489870. Если в пьесе «Боль головы» есть герой-любовник, я отказываюсь от этой роли. У меня от ноги припахивает, и она отпадает, и у меня вместо улыбки по лицу пробегают судороги.
140524. Будете изображать первого покойника.
489870. Спасибо.
140524. Покойника, который умрёт первым.
489870. Ещё раз спасибо.
140524. С костюмами, инвентарём и декорациями витрины мы определились: бадминтон… азартный бадминтон и нижнее бельё… откровенное нижнее бельё.
240222. Мужское или женское?
140524. То, что вам милее. (Все произносят: «Вот за это спасибо».) Сюжет у пьесы сложный: в пору, когда в наш счастливый край приходят ночь и зима, которые, возможно, пришли навсегда, словно из ниоткуда, появляется новая игра; игра называется «бадминтон», играют в неё на деньги, на воздухе и в откровенном нижнем белье, один на один, двое на двое и двое на трое, но играют днём и летом, а пока в ожидании дня и лета, репетируют новую игру, замахиваясь на висящий в воздухе волан ракетками и демонстрируя восхищённой публике откровенные бадминтонные туалеты. Наступает момент, когда бадминтонистам кажется, что они всё отрепетировали и всё умеют, и они выходят играть в ночь и зиму на чёрный снег. Играют двое на трое. Во время первого гейма у одного игрока одной команды и одного игрока другой команды развивается неизвестный ранее недуг «боль головы», они выходят из игры, чтобы лечь рядом с кортом и весёлыми выкриками поддерживать своих. Во втором гейме болячка скручивает игрока одной команды. Третий гейм команды бьются один на один, и, когда до конца игры остаётся одно очко, боль головы сражает обоих игроков: меня и, допустим, героического колченогого 489870-го в красивых трусах типа Т-стринги.
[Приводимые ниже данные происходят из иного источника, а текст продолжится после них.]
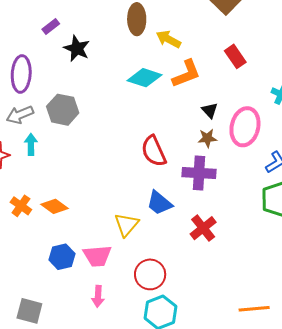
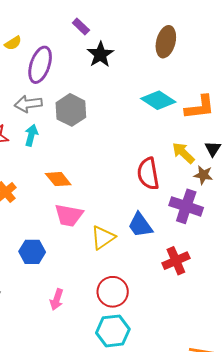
purple rectangle: (51, 26) -> (81, 27), turned 66
yellow arrow: (168, 39) -> (183, 153), moved
orange diamond: (54, 206) -> (58, 179), moved
pink trapezoid: (97, 256) -> (69, 215), moved

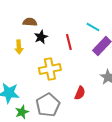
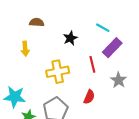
black star: (41, 37) -> (70, 38), moved
red line: (69, 42) -> (92, 64), moved

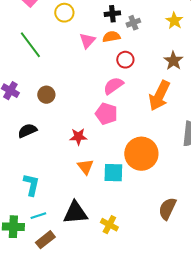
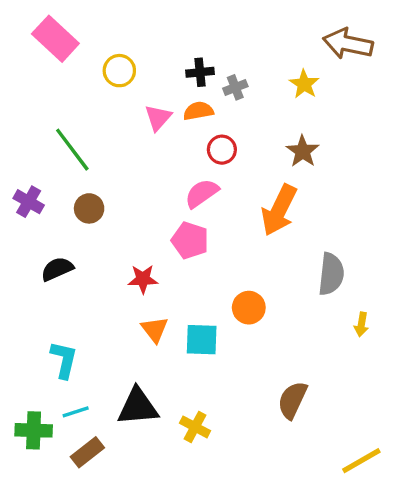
green line: (30, 45) -> (72, 150), moved
orange circle: (141, 154) -> (249, 308), size x0.6

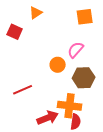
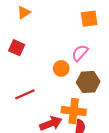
orange triangle: (36, 13) -> (24, 12), moved
red square: (15, 32) -> (17, 48), moved

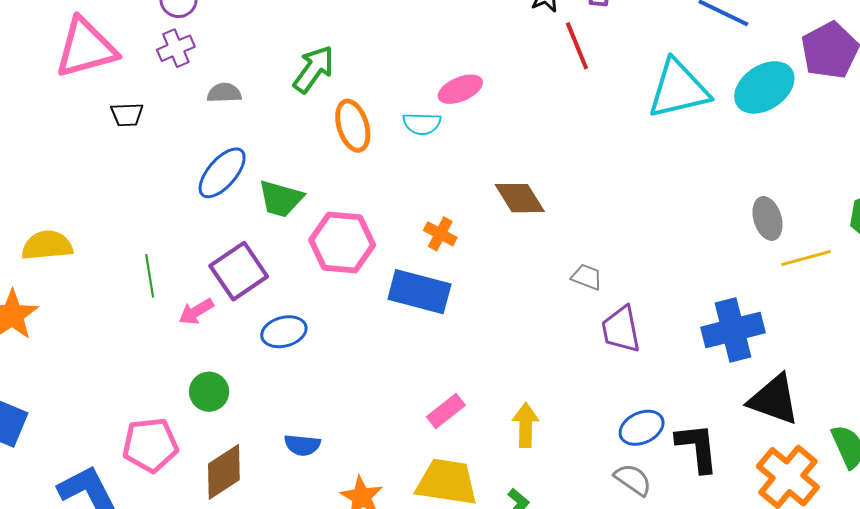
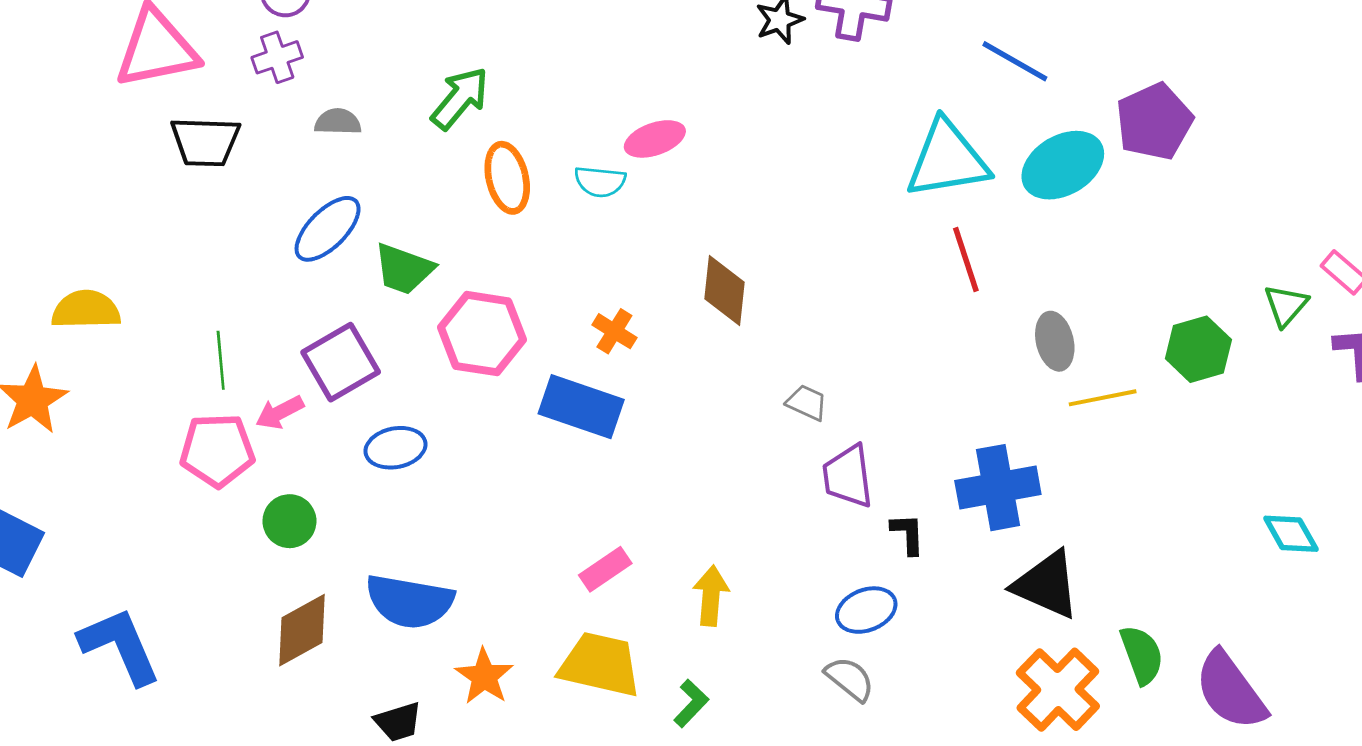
red line: (577, 46) -> (966, 260), moved
black trapezoid: (127, 115) -> (205, 142), size x1.6
brown diamond: (520, 198) -> (724, 291), turned 34
pink pentagon: (150, 445) -> (217, 450), moved
blue semicircle: (302, 445) -> (410, 601), size x1.8
black L-shape: (697, 448) -> (908, 534), moved, size x0.6

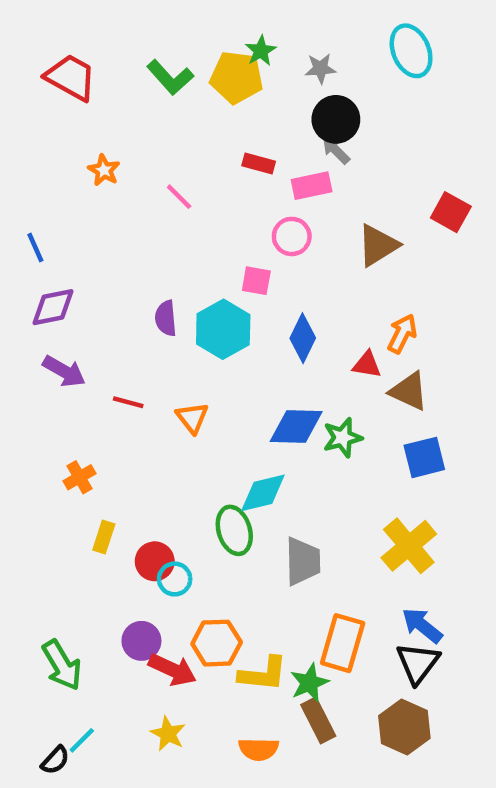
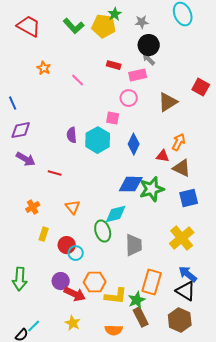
orange triangle: (192, 418) -> (73, 207), moved
green star: (343, 438) -> (152, 189), size x1.4
black triangle: (418, 663) -> (186, 291), turned -35
green arrow: (62, 665) -> (20, 279), moved, turned 35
К тому моменту сходит на нет и энтузиазм игроков, заболевших ранее. Начинается бесконечная немая сцена: все пять легко одетых игроков лежат на чёрном снегу и даже не кашляют. Ракетки в их неподвижных руках застыли в воздухе. Волан в грустном недоумении висит над кортом. Они лежат безо всякого движения минуту, две, три, десять, час. Их не могут поднять ни аплодисменты зрителей, ни занавес. Выждав несколько часов, один из зрителей поднимается на корт (сцену), осматривает-ощупывает каждого игрока и, обратившись к зрителям, произносит: «Вскрытие покажет».

Все, включая 140524-ю, аплодируют.

140524. Ну что, делимся на команды, одеваемся и начинаем? (Все, включая 140524-ю, кричат: «Конечно».)
240222. Мы правда заболеем?
140524. Там посмотрим. Но я ничего не исключаю.
489870. Кто скажет: «Вскрытие покажет», если зрители так и не появятся?
240222. А кто нас будет вскрывать?
140524. Хватит болтать. Внимание: начинаем… начинаем с самой игры, потому что предыдущие акты — легкотня. Марш на чёрный снег.

Начинается то, что будет длиться бесконечно, пока кто-нибудь не произнесёт: «Вскрытие покажет».